Chris and I mentioned Bozosort and Bogosort in a different question.

There's always NeverSort, which is O(∞):
def never_sort(array)
while(true)
end
return quicksort(array)
end
PS: I really want to see your deterministic O(n!) sort; I can't think of any that are O(n!), but have a finite upper bound in classical computation (aka are deterministic).
PPS: If you're worried about the compiler wiping out that empty while block, you can force it not to by using a variable both in- and outside the block:
def never_sort(array)
i=0
while(true) { i += 1 }
puts "done with loop after #{i} iterations!"
return quicksort(array)
end

You could always do a Random sort. It works by rearranging all the elements randomly, then checking to see if it's sorted. If not, it randomly resorts them. I don't know how it would fit in big-O notation, but it will definitely be slow!

Here is the slowest, finite sort you can get:
Link each operation of Quicksort to the Busy Beaver function.
By the time you get >4 operations, you'll need up-arrow notation :)

One way that I can think of would be to calculated the post position of each element through a function that vary gradually moved the large elements to the end and the small ones to the beginning. If you used a trig based function, you could make the elements osculate through the list instead of going directly toward their final position. After you've processed each element in the set, then do a full traversal to determine if the array is sorted or not.
I'm not positive that this will give you O(n!) but it should still be pretty slow.

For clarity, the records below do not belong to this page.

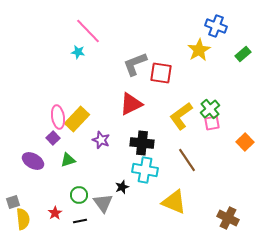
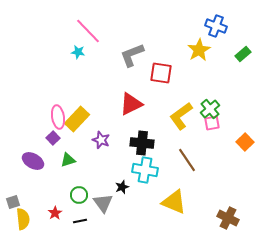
gray L-shape: moved 3 px left, 9 px up
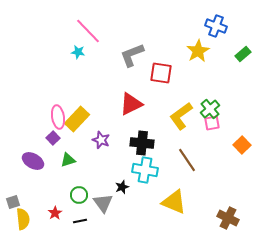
yellow star: moved 1 px left, 1 px down
orange square: moved 3 px left, 3 px down
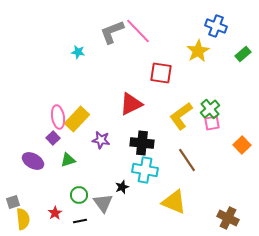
pink line: moved 50 px right
gray L-shape: moved 20 px left, 23 px up
purple star: rotated 12 degrees counterclockwise
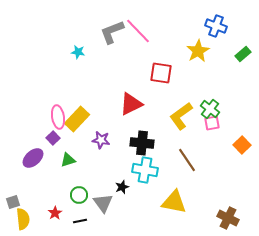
green cross: rotated 12 degrees counterclockwise
purple ellipse: moved 3 px up; rotated 70 degrees counterclockwise
yellow triangle: rotated 12 degrees counterclockwise
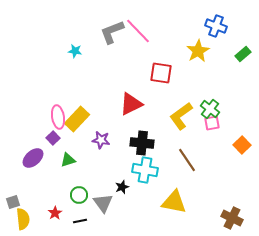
cyan star: moved 3 px left, 1 px up
brown cross: moved 4 px right
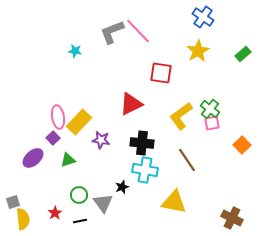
blue cross: moved 13 px left, 9 px up; rotated 15 degrees clockwise
yellow rectangle: moved 2 px right, 3 px down
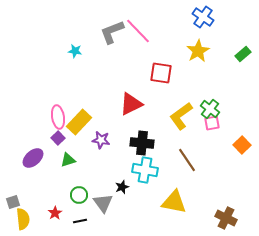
purple square: moved 5 px right
brown cross: moved 6 px left
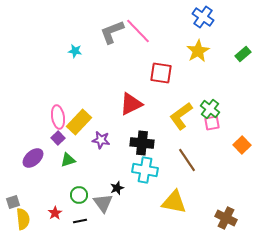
black star: moved 5 px left, 1 px down
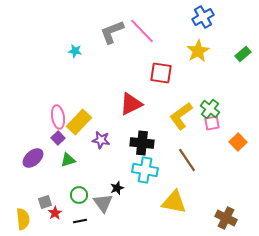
blue cross: rotated 25 degrees clockwise
pink line: moved 4 px right
orange square: moved 4 px left, 3 px up
gray square: moved 32 px right
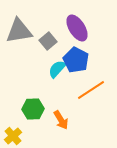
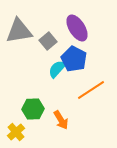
blue pentagon: moved 2 px left, 1 px up
yellow cross: moved 3 px right, 4 px up
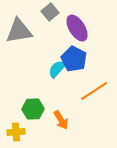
gray square: moved 2 px right, 29 px up
orange line: moved 3 px right, 1 px down
yellow cross: rotated 36 degrees clockwise
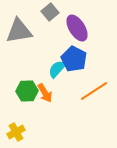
green hexagon: moved 6 px left, 18 px up
orange arrow: moved 16 px left, 27 px up
yellow cross: rotated 24 degrees counterclockwise
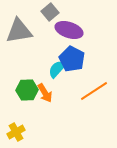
purple ellipse: moved 8 px left, 2 px down; rotated 40 degrees counterclockwise
blue pentagon: moved 2 px left
green hexagon: moved 1 px up
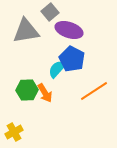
gray triangle: moved 7 px right
yellow cross: moved 2 px left
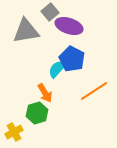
purple ellipse: moved 4 px up
green hexagon: moved 10 px right, 23 px down; rotated 15 degrees counterclockwise
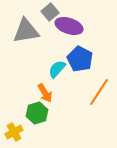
blue pentagon: moved 8 px right
orange line: moved 5 px right, 1 px down; rotated 24 degrees counterclockwise
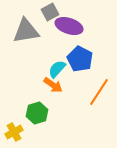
gray square: rotated 12 degrees clockwise
orange arrow: moved 8 px right, 8 px up; rotated 24 degrees counterclockwise
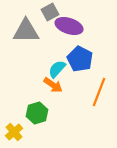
gray triangle: rotated 8 degrees clockwise
orange line: rotated 12 degrees counterclockwise
yellow cross: rotated 12 degrees counterclockwise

I think that if you do lots of copying then you can get a "reasonable" brute force search (N!) to take N^2 time per case giving N!*N^2

How about looping over all arrays t of n integers (n-tuples of integers are countable, so this is doable though it's an infinite loop of course), and for each of these:
if its elements are exactly those of the input array (see algo below!) and the array is sorted (linear algo for example, but I'm sure we can do worse), then return t;
otherwise continue looping.
To check that two arrays a and b of length n contain the same elements, how about the following recursive algorithm: loop over all couples (i,j) of indices between 0 and n-1, and for each such couple
test if a[i]==b[j]:
if so, return TRUE if and only if a recursive call on the lists obtained by removing a[i] from a and b[j] from b returns TRUE;
continue looping over couples, and if all couples are done, return FALSE.
The time will depend a lot on the distribution of integers in the input array.
Seriously, though, is there a point to such a question?
Edit:
#Jon, your random sort would be in O(n!) on average (since there are n! permutations, you have probability 1/n! of finding the right one). This holds for arrays of distinct integers, might be slightly different if some elements have multiple occurences in the input array, and would then depend on the distribution of the elements of the input arrays (in the integers).